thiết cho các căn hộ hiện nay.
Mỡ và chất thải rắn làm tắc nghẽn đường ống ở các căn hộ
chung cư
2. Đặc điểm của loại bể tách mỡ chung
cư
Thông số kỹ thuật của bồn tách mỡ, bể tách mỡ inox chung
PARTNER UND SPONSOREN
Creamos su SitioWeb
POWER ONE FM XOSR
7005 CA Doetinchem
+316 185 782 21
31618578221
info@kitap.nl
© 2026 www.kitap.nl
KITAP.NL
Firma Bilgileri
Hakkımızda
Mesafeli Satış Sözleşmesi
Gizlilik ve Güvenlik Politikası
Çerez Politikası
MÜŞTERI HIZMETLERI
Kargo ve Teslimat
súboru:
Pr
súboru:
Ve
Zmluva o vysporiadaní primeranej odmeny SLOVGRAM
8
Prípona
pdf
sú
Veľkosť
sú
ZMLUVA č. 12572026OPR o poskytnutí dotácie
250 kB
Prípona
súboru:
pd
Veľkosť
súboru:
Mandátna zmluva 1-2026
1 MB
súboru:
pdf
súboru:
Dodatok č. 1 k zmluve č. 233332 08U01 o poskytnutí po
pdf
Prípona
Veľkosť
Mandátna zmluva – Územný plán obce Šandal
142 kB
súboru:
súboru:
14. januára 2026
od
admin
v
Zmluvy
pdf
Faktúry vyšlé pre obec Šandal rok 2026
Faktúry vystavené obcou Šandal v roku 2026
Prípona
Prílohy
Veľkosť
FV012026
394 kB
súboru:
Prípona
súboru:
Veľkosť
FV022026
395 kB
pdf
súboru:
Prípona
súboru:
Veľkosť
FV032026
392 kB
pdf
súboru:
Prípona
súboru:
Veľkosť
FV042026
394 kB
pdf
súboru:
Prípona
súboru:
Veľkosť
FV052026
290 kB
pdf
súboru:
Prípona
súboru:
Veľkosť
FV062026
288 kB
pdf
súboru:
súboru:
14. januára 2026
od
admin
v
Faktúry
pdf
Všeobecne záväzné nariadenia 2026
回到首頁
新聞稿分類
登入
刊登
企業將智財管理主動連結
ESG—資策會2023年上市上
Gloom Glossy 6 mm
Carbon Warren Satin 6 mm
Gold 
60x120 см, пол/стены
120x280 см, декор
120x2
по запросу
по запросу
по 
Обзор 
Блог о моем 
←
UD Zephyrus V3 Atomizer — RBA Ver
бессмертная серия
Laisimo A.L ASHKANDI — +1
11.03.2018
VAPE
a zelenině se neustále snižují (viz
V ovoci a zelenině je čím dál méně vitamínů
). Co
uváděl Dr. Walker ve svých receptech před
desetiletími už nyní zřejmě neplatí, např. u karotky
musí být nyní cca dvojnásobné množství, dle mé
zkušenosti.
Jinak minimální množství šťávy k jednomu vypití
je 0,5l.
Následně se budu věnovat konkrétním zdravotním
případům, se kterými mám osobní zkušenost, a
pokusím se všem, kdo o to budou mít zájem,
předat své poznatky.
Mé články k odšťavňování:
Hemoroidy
● ● ● ● ●
#### [Work instructions]
In the entries above, find each line containing the string "Politikası" and copy it.

#### [Exercise output]
Gizlilik ve Güvenlik Politikası
Çerez Politikası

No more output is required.